I am having problems with following question:
Let $\lambda$ be the Lebesgue measure on $\mathbb{R}$, and let $f: \mathbb{R} \to \mathbb{R}$ be Lebesgue integrable. Show that $\lim_{n \to \infty} f(x + n) = 0 = \lim_{n \to \infty} f(x - n)$ for $\lambda$-almost every $x \in \mathbb{R}$.
I tried to show that the set of all $x \in \mathbb{R}$ such that $\lim_{n \to \infty} f(x + n) \neq 0$ is a set with measure zero. But I have trouble showing that. I would be glad to get some pointers or ideas.
On
Let's assume we'd have $S\subseteq \mathbb R $ with $\lambda(S)>0$ such that $$\forall x\in S:\quad \lim_{n \to \infty} f(x + n) = 0\lor 0 = \lim_{n \to \infty} f(x - n)$$
Then at least one of the sets $\{x\in\mathbb R\mid\lim_{n \to \infty} f(x + n) = 0\}$ and $\{x\in\mathbb R\mid\lim_{n \to \infty} f(x - n)=0\}$ must have positive measure.

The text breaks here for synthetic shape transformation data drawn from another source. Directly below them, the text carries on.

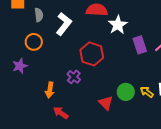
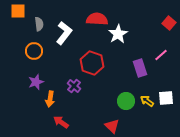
purple rectangle: (140, 45) -> (140, 68), moved
purple star: (20, 66) -> (36, 82), moved
red triangle: (106, 103) -> (112, 126), moved

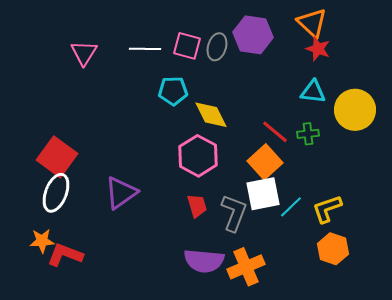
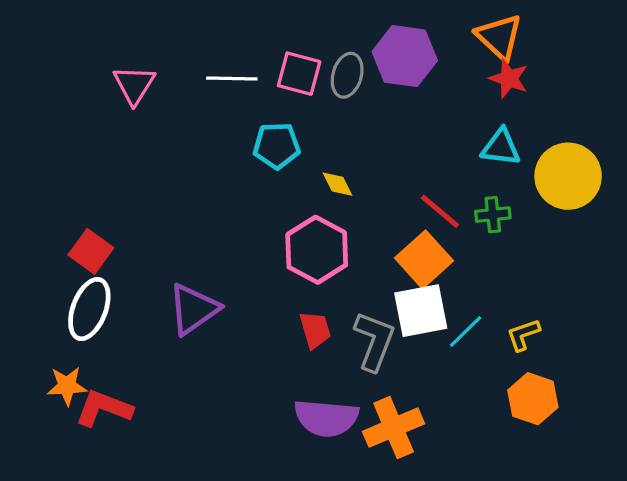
yellow diamond: (211, 115) -> (338, 184), size x0.6
red square: (57, 157) -> (91, 251), size x0.7
yellow L-shape: (327, 209) -> (523, 335), size x0.7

Assume wlog that $\{x\in\mathbb R\mid\lim_{n \to \infty} f(x + n) = 0\}$ has positive measure.
This means that for each $x\in S$ we have a constant $K_x>0$ such that
$$\exists N>0:\forall n\in\mathbb N:\quad n>N\implies f(x+n)\ge K_x\tag{1}$$
With this we have: $$ \int_\mathbb R |f(x)| d\lambda \ge\int_{\{s+n\mid s\in S, n\in\mathbb N\}} |f(x)| d\lambda = \sum_{n\in \mathbb N} \int_{S+n} |f(x)| d\lambda $$
It now suffices to show that $\lim_{n\to\infty}\int_{S+n} |f(x)| d\lambda >0$.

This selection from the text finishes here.